The appellate panel awarded Johnson temporary disability benefits from January 3, 2002 through December 18, 2002. It is undisputed that Johnson was under work restrictions during the period from January 3, 2002 through December 18, 2002. On July 17, 2002, Dr. Kammer filled out Santee Cooper’s own IWA form. Dr. Kammer wrote: “This employee has been unable to work since January ‘02 [and] will be able to return to full-duty work on possibly January ’03.” Dr. Kammer further noted: “Light duty only. May not lift or carry more than thirty pounds (30 lbs.). Will reassess patient in December’02.” On the same form, Duke noted a fifty pound lifting requirement and indicated no light duty work was available.
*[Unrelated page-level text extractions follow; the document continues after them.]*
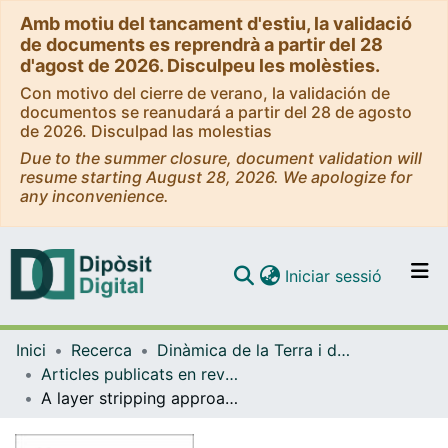
Amb motiu del tancament d'estiu, la validació
de documents es reprendrà a partir del 28
d'agost de 2026. Disculpeu les molèsties.
Con motivo del cierre de verano, la validación de
documentos se reanudará a partir del 28 de agosto
de 2026. Disculpad las molestias
Due to the summer closure, document validation will
resume starting August 28, 2026. We apologize for
any inconvenience.
(current)
Iniciar sessió
Comunitats i col·leccions
Inici
Recerca
Dinàmica de la Terra i de l'Oceà
Navega per tot el DD
Articles publicats en revistes (Dinàmica de la Terra i l'Oceà)
Com publicar
A layer stripping approach for monitoring resistivity variations using surface magnetotelluric responses
Contacte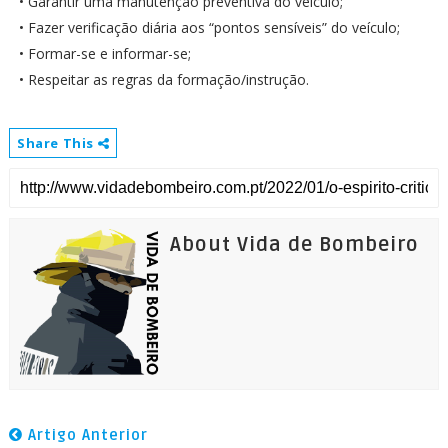
• Garantir uma manutenção preventiva do veículo;
• Fazer verificação diária aos “pontos sensíveis” do veículo;
• Formar-se e informar-se;
• Respeitar as regras da formação/instrução.
Share This
About Vida de Bombeiro
Artigo Anterior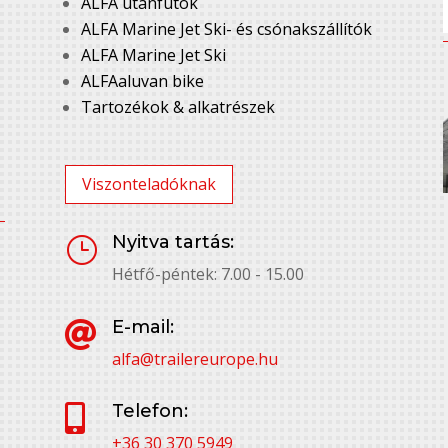
ALFA utánfutók
ALFA Marine Jet Ski- és csónakszállítók
ALFA Marine Jet Ski
ALFAaluvan bike
Tartozékok & alkatrészek
Viszonteladóknak
Nyitva tartás:
}
Hétfő-péntek: 7.00 - 15.00
E-mail:

alfa@trailereurope.hu
Telefon:

+36 30 370 5949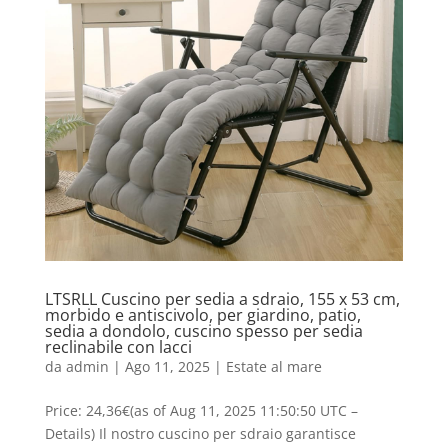
LTSRLL Cuscino per sedia a sdraio, 155 x 53 cm,
morbido e antiscivolo, per giardino, patio,
sedia a dondolo, cuscino spesso per sedia
reclinabile con lacci
da
admin
|
Ago 11, 2025
|
Estate al mare
Price: 24,36€(as of Aug 11, 2025 11:50:50 UTC –
Details) Il nostro cuscino per sdraio garantisce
Johnson was on light duty and Santee Cooper offered no employment within Johnson’s restrictions. Santee Cooper contends, notwithstanding its failure to offer suitable employment, that “[h]aving failed to make any effort to secure employment, [Johnson] cannot satisfy his burden of proof that he is entitled to any temporary disability compensation.” This assertion is meritless.
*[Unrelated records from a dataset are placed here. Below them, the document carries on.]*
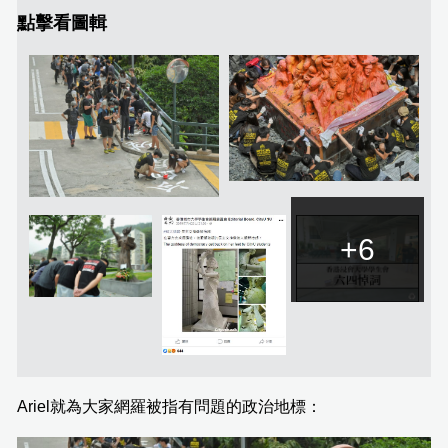
點擊看圖輯
+6
Ariel就為大家網羅被指有問題的政治地標：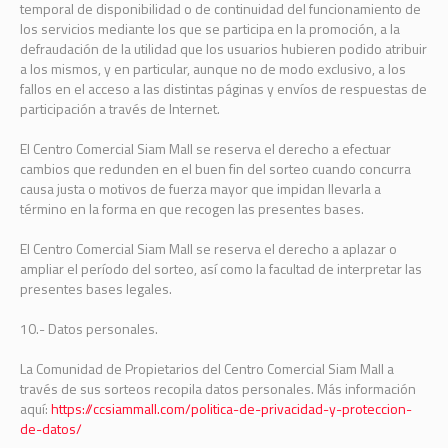
temporal de disponibilidad o de continuidad del funcionamiento de
los servicios mediante los que se participa en la promoción, a la
defraudación de la utilidad que los usuarios hubieren podido atribuir
a los mismos, y en particular, aunque no de modo exclusivo, a los
fallos en el acceso a las distintas páginas y envíos de respuestas de
participación a través de Internet.
El Centro Comercial Siam Mall se reserva el derecho a efectuar
cambios que redunden en el buen fin del sorteo cuando concurra
causa justa o motivos de fuerza mayor que impidan llevarla a
término en la forma en que recogen las presentes bases.
El Centro Comercial Siam Mall se reserva el derecho a aplazar o
ampliar el período del sorteo, así como la facultad de interpretar las
presentes bases legales.
10.- Datos personales.
La Comunidad de Propietarios del Centro Comercial Siam Mall a
través de sus sorteos recopila datos personales. Más información
aquí:
https://ccsiammall.com/politica-de-privacidad-y-proteccion-
de-datos/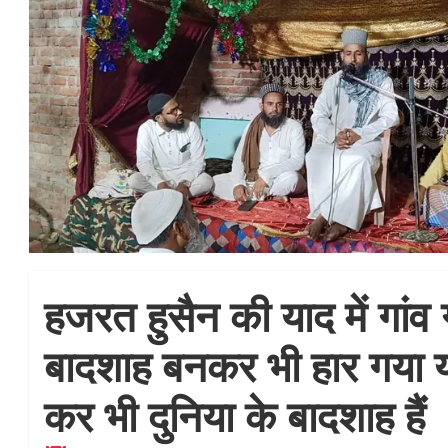
हजरत हुसैन की याद में गांव ग
बादशाह बनकर भी हार गया य
कर भी दुनिया के बादशाह हैं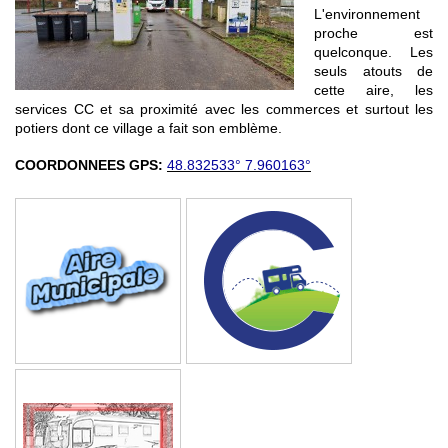
L'environnement
proche est
quelconque. Les
seuls atouts de
cette aire, les
services CC et sa proximité avec les commerces et surtout les
potiers dont ce village a fait son emblème.
COORDONNEES GPS:
48.832533° 7.960163°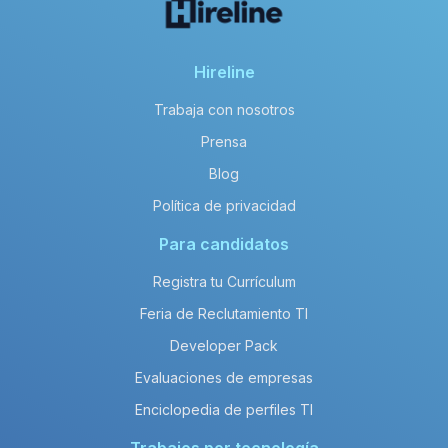
Hireline
Trabaja con nosotros
Prensa
Blog
Política de privacidad
Para candidatos
Registra tu Currículum
Feria de Reclutamiento TI
Developer Pack
Evaluaciones de empresas
Enciclopedia de perfiles TI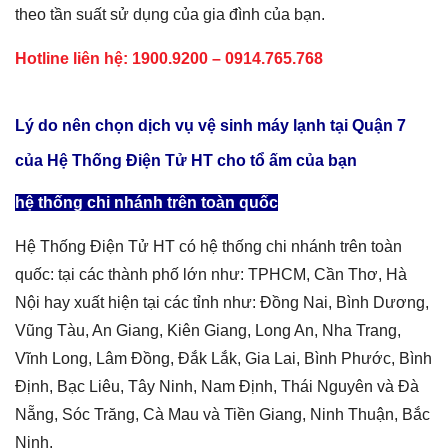
theo tần suất sử dụng của gia đình của bạn.
Hotline liên hệ:
1900.9200 – 0914.765.768
Lý do nên chọn dịch vụ vệ sinh máy lạnh tại Quận 7
của Hệ Thống Điện Tử HT cho tổ ấm của bạn
hệ thống chi nhánh trên toàn quốc
Hệ Thống Điện Tử HT có hệ thống chi nhánh trên toàn
quốc: tại các thành phố lớn như: TPHCM, Cần Thơ, Hà
Nội hay xuất hiện tại các tỉnh như: Đồng Nai, Bình Dương,
Vũng Tàu, An Giang, Kiên Giang, Long An, Nha Trang,
Vĩnh Long, Lâm Đồng, Đắk Lắk, Gia Lai, Bình Phước, Bình
Định, Bạc Liêu, Tây Ninh, Nam Định, Thái Nguyên và Đà
Nẵng, Sóc Trăng, Cà Mau và Tiền Giang, Ninh Thuận, Bắc
Ninh.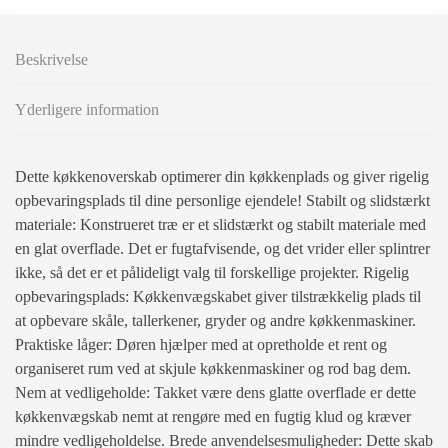
Beskrivelse
Yderligere information
Dette køkkenoverskab optimerer din køkkenplads og giver rigelig
opbevaringsplads til dine personlige ejendele! Stabilt og slidstærkt
materiale: Konstrueret træ er et slidstærkt og stabilt materiale med
en glat overflade. Det er fugtafvisende, og det vrider eller splintrer
ikke, så det er et pålideligt valg til forskellige projekter. Rigelig
opbevaringsplads: Køkkenvægskabet giver tilstrækkelig plads til
at opbevare skåle, tallerkener, gryder og andre køkkenmaskiner.
Praktiske låger: Døren hjælper med at opretholde et rent og
organiseret rum ved at skjule køkkenmaskiner og rod bag dem.
Nem at vedligeholde: Takket være dens glatte overflade er dette
køkkenvægskab nemt at rengøre med en fugtig klud og kræver
mindre vedligeholdelse. Brede anvendelsesmuligheder: Dette skab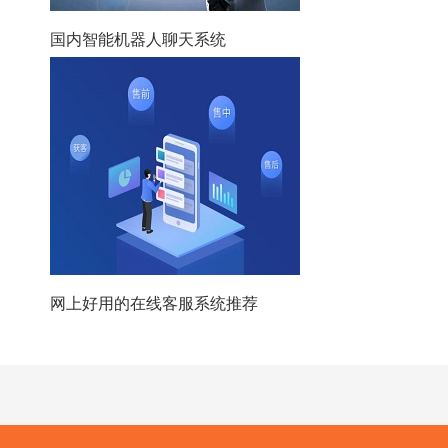
国内智能机器人聊天系统
网上好用的在线客服系统推荐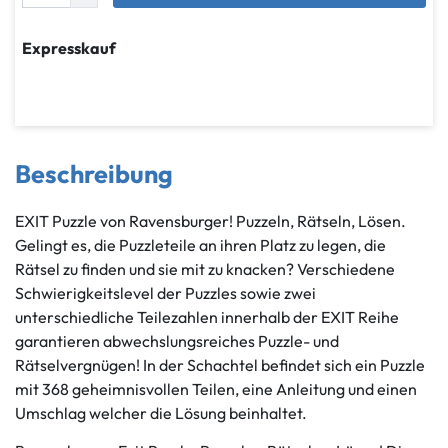
Expresskauf
Beschreibung
EXIT Puzzle von Ravensburger! Puzzeln, Rätseln, Lösen.
Gelingt es, die Puzzleteile an ihren Platz zu legen, die
Rätsel zu finden und sie mit zu knacken? Verschiedene
Schwierigkeitslevel der Puzzles sowie zwei
unterschiedliche Teilezahlen innerhalb der EXIT Reihe
garantieren abwechslungsreiches Puzzle- und
Rätselvergnügen! In der Schachtel befindet sich ein Puzzle
mit 368 geheimnisvollen Teilen, eine Anleitung und einen
Umschlag welcher die Lösung beinhaltet.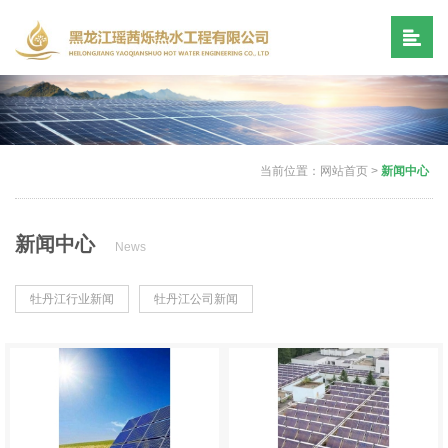
当前位置：
网站首页
>
新闻中心
新闻中心
News
牡丹江行业新闻
牡丹江公司新闻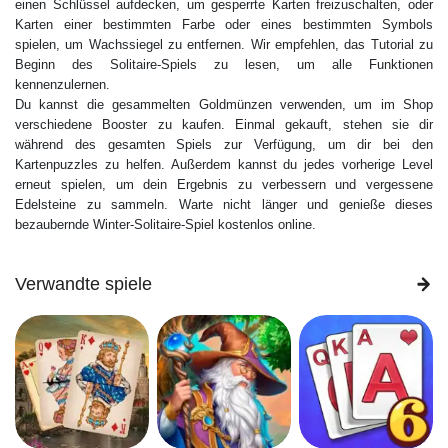
einen Schlüssel aufdecken, um gesperrte Karten freizuschalten, oder
Karten einer bestimmten Farbe oder eines bestimmten Symbols
spielen, um Wachssiegel zu entfernen. Wir empfehlen, das Tutorial zu
Beginn des Solitaire-Spiels zu lesen, um alle Funktionen
kennenzulernen.
Du kannst die gesammelten Goldmünzen verwenden, um im Shop
verschiedene Booster zu kaufen. Einmal gekauft, stehen sie dir
während des gesamten Spiels zur Verfügung, um dir bei den
Kartenpuzzles zu helfen. Außerdem kannst du jedes vorherige Level
erneut spielen, um dein Ergebnis zu verbessern und vergessene
Edelsteine zu sammeln. Warte nicht länger und genieße dieses
bezaubernde Winter-Solitaire-Spiel kostenlos online.
Verwandte spiele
The Workers’ Compensation Act provides that the employer must either offer suitable employment within the injured worker’s capacity, or pay temporary total disability compensation. See S.C. Code Ann. § 42-9-190 (1985); Last v. MSI Constr. Co., 305 S.C. 349, 409 S.E.2d 334 (1991). An employer is required to pay temporary compensation “[w]hen the incapacity for work resulting from an injury is total.” S.C. Code Ann. § 42-9-10 (Supp. 2005). The term “disability” is defined as “incapacity because of injury to earn the wages which the employee was receiving at the time of injury in the same or any other employment.” S.C. Code Ann. § 42-1-120 (1985). “Disability is presumed to continue until the employee returns to work.” 25A S.C. Code Ann. Regs. 67-502(B)(2) (Supp. 2005); 25A S.C. Code Ann. Regs. 67-506(A) (Supp. 2005). Temporary total disability benefits are available up until the date of maximum medical improvement. See Hendricks v. Pickens County, 335 S.C. 405, 517 S.E.2d 698 (Ct. App. 1999).
Per Dr. Kammer, Johnson was disabled from his job at Santee Cooper until December 18, 2002, when Dr. Kammer released him at maximum medical improvement. Santee Cooper offered no suitable employment within Johnson’s capacity. Because he was still disabled due to his injury, Johnson was entitled to temporary compensation until he reached maximum medical improvement.
The appellate panel correctly awarded temporary total disability when Johnson was completely out of work and then temporary partial disability when Johnson returned to his part-time job at Rickenbaker Cotton Gin.
HEARN, C.J., ANDERSON, and KITTREDGE, JJ., concur.